There’s no quick way to explain why this one drive last weekend was so awesome, so you’re going to have to bear with me.
I have been a fan of the band Switchfoot since the late 1990s, when I saw them in concert as an opening act. They have released something like ten albums and I’ve liked every one of them. The only musician with more songs on my iPhone is Springsteen (Nobody tops the Boss).
I don’t like the Christian music industry. I find most contemporary Christian music to be stale, derivative and banal. Switchfoot is different. Their appeal, other than that I like their style of music, is their honesty and sincerity. Front man Jon Foreman is a gifted songwriter. His voice works as well in driving rock anthems as it does in passionate ballads. Switchfoot doesn’t even appear on strictly Christian labels.
What I like most is that Switchfoot isn’t about writing songs that appeal exclusively to the Christian market. They aren’t so much a Christian band as a band that happens to be made up of Christians. They make good music which is influenced by who they are. This seems to me very different from bands who set out to make exclusively Christian music for the Christian market¹. Jon Foreman is a Christian song-writer rather than a Christian-song writer.
And they aren’t afraid to take stands on social issues. They address race relations and the dangerous lure of materialism in the American Dream. They run an annual weekend event in San Diego they call the Bro Am that involves music and a surfing competition. It’s grown into a massively popular weekend shindig. All proceeds go to help homeless kids in the area.
Basically, I’m a big fan, got it?
Now, Jim and Leslie Alkire are good friends. My wife and I first met them years ago at our church here in Virginia Beach. They moved to San Diego many years ago, where they became close friends with Drew and Jenna Shirley. Drew is a guitarist for Switchfoot.
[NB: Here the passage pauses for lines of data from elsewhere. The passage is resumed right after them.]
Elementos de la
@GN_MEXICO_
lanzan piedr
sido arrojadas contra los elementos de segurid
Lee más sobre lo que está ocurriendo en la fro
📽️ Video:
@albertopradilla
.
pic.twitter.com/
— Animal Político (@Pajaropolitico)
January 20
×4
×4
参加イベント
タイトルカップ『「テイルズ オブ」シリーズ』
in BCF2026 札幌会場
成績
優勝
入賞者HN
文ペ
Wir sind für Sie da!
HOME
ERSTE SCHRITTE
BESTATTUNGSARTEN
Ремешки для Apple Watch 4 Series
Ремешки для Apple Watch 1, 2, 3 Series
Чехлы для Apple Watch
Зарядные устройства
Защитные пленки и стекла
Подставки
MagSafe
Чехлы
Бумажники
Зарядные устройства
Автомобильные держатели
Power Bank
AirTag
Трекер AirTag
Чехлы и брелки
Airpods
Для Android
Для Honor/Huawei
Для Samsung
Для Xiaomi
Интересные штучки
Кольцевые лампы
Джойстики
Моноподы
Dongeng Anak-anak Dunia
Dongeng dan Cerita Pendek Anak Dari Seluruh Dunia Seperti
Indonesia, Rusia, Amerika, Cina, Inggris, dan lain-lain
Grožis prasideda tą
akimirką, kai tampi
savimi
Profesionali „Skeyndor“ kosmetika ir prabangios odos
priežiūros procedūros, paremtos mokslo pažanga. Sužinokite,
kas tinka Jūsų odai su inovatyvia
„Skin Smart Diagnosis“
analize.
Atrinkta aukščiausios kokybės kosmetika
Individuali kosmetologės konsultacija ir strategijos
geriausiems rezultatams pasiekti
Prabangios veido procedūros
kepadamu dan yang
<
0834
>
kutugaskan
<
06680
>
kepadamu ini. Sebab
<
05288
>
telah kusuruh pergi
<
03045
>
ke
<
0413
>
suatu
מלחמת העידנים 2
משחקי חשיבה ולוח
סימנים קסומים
To our delight, the Alkires moved back here to Hampton Roads several years ago. Our family friendship has grown ever since.
Last weekend Leslie celebrated her birthday by renting a house at Sandbridge and inviting her California friends, including the Shirleys, to fly out and join them. My wife and I got invited too. The getaway was fortuitously planned for a weekend when Switchfoot was in concert here in Virginia. That meant Drew would be able to join his wife and the Alkires. He just needed a ride from Richmond after the concert.
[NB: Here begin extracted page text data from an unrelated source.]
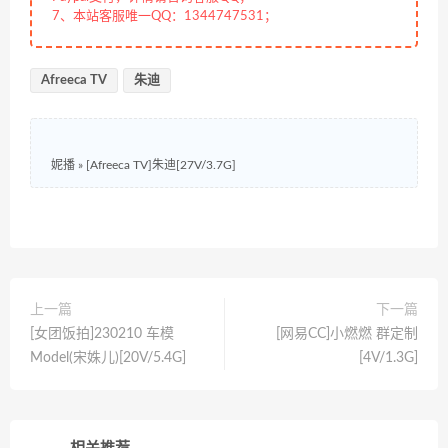
7、本站客服唯一QQ：1344747531；
Afreeca TV
朱迪
妮播
»
[Afreeca TV]朱迪[27V/3.7G]
上一篇
下一篇
[女团饭拍]230210 车模
[网易CC]小燃燃 群定制
Model(宋姝儿)[20V/5.4G]
[4V/1.3G]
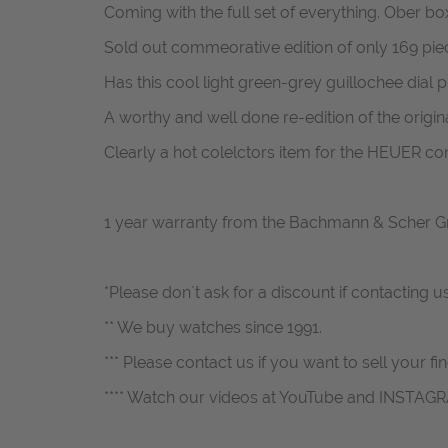
Coming with the full set of everything. Ober bo
Sold out commeorative edition of only 169 piec
Has this cool light green-grey guillochee dial pl
A worthy and well done re-edition of the orig
Clearly a hot colelctors item for the HEUER c
1 year warranty from the Bachmann & Scher 
*Please don`t ask for a discount if contacting u
** We buy watches since 1991.
*** Please contact us if you want to sell your fi
**** Watch our videos at YouTube and INSTAG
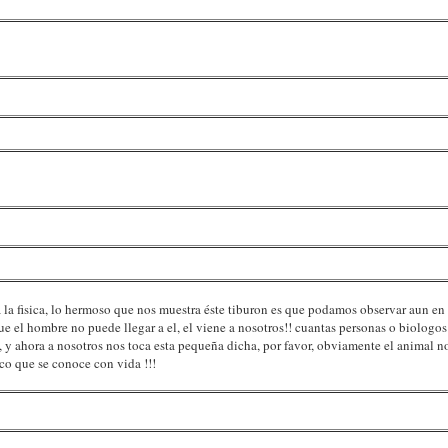
 a la fisica, lo hermoso que nos muestra éste tiburon es que podamos observar aun e
que el hombre no puede llegar a el, el viene a nosotros!! cuantas personas o biologo
 y ahora a nosotros nos toca esta pequeña dicha, por favor, obviamente el animal no
ico que se conoce con vida !!!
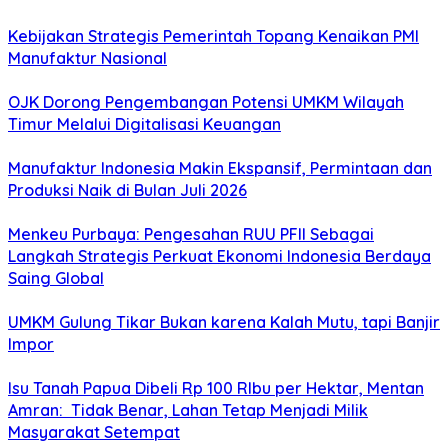
Kebijakan Strategis Pemerintah Topang Kenaikan PMI
Manufaktur Nasional
OJK Dorong Pengembangan Potensi UMKM Wilayah
Timur Melalui Digitalisasi Keuangan
Manufaktur Indonesia Makin Ekspansif, Permintaan dan
Produksi Naik di Bulan Juli 2026
Menkeu Purbaya: Pengesahan RUU PFII Sebagai
Langkah Strategis Perkuat Ekonomi Indonesia Berdaya
Saing Global
UMKM Gulung Tikar Bukan karena Kalah Mutu, tapi Banjir
Impor
Isu Tanah Papua Dibeli Rp 100 RIbu per Hektar, Mentan
Amran: Tidak Benar, Lahan Tetap Menjadi Milik
Masyarakat Setempat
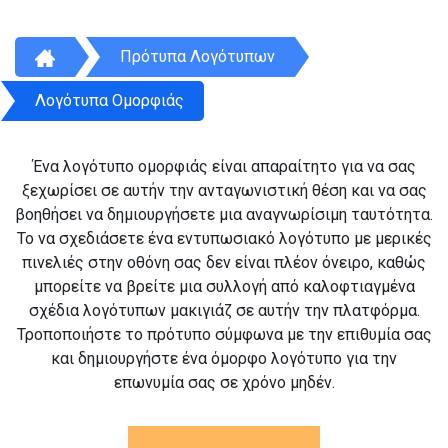
Πρότυπα Λογότυπων
Λογότυπα Ομορφιάς
Ένα λογότυπο ομορφιάς είναι απαραίτητο για να σας
ξεχωρίσει σε αυτήν την ανταγωνιστική θέση και να σας
βοηθήσει να δημιουργήσετε μια αναγνωρίσιμη ταυτότητα.
Το να σχεδιάσετε ένα εντυπωσιακό λογότυπο με μερικές
πινελιές στην οθόνη σας δεν είναι πλέον όνειρο, καθώς
μπορείτε να βρείτε μια συλλογή από καλοφτιαγμένα
σχέδια λογότυπων μακιγιάζ σε αυτήν την πλατφόρμα.
Τροποποιήστε το πρότυπο σύμφωνα με την επιθυμία σας
και δημιουργήστε ένα όμορφο λογότυπο για την
επωνυμία σας σε χρόνο μηδέν.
So, of course, Leslie turned to her only Uber-driving friend to meet this transportation need. I got a free ticket to the concert and drove Drew the two hours from Richmond to Sandbridge.
I’m too old to be a giddy fanboy, but it was a thrill to meet a member of a band I have enjoyed listening to for so long.
The concert was great as always, even though the crowd seemed a bit tepid. I think it had to do with the venue, which was a very beautiful but formal restored old theater. It was too fancy for a rock concert. But it was still an excellent show.
I didn’t drive my Uber vehicle. It needed some work done, so I rented a car for the weekend. The rental place was out of the kind of car I had reserved, so they gave me a 2016 Mustang as a free upgrade. I didn’t do it to impress Drew, I promise. But it was a sweet ride and much nicer than my crummy old Corolla.
My conversation with Drew was thoroughly enjoyable. He was gracious after what must have been an exhausting performance and tolerated my many questions. We both are fathers of four daughters, though his are much younger than mine. So we talked some about parenting girls.
We talked about politics and what is happening in the Church in this election. We both agreed that something historic may be going on as American Christians try to sort through our role in American politics.
And happily, we talked about music. About how he ended up in the band. About Jon’s unique passion for music, songwriting, and performing. About the relationships among band members and other bands they have toured with.
I was able to communicate my appreciation for Switchfoot’s music over the years and to encourage him about the importance of music in people’s lives.
“It’s more than just entertainment, you know. Music has incredible power. It’s art and art is important. What you do matters more than you realize.”
“It’s true,” he said. “It’s amazing to me the things we hear. People tell us all the time these crazy stories. ‘This song literally saved my life. I was thinking about killing myself until I heard it and it gave me hope.’ That kind of thing happens regularly.”
“Exactly. That’s what I’m saying. Your music gives people hope.”
I liked Drew a lot. He is humble and smart and easy to talk to. He seemed as interested in me as I was in him. He had none of the hubris or cool detachment you might expect in celebrities. Actually, this didn’t surprise me. Jim and Leslie have been telling me for years what a great guy Drew is, but it was still nice to witness myself.
Technically, this wasn’t an Uber ride. I didn’t charge for it, of course. But it was as memorable as any ride I’ve ever given.
¹A friend once pointed out that the word Christian only ever appears as a noun in Scripture. I prefer to avoid using the word as an adjective to describe anything other than a person.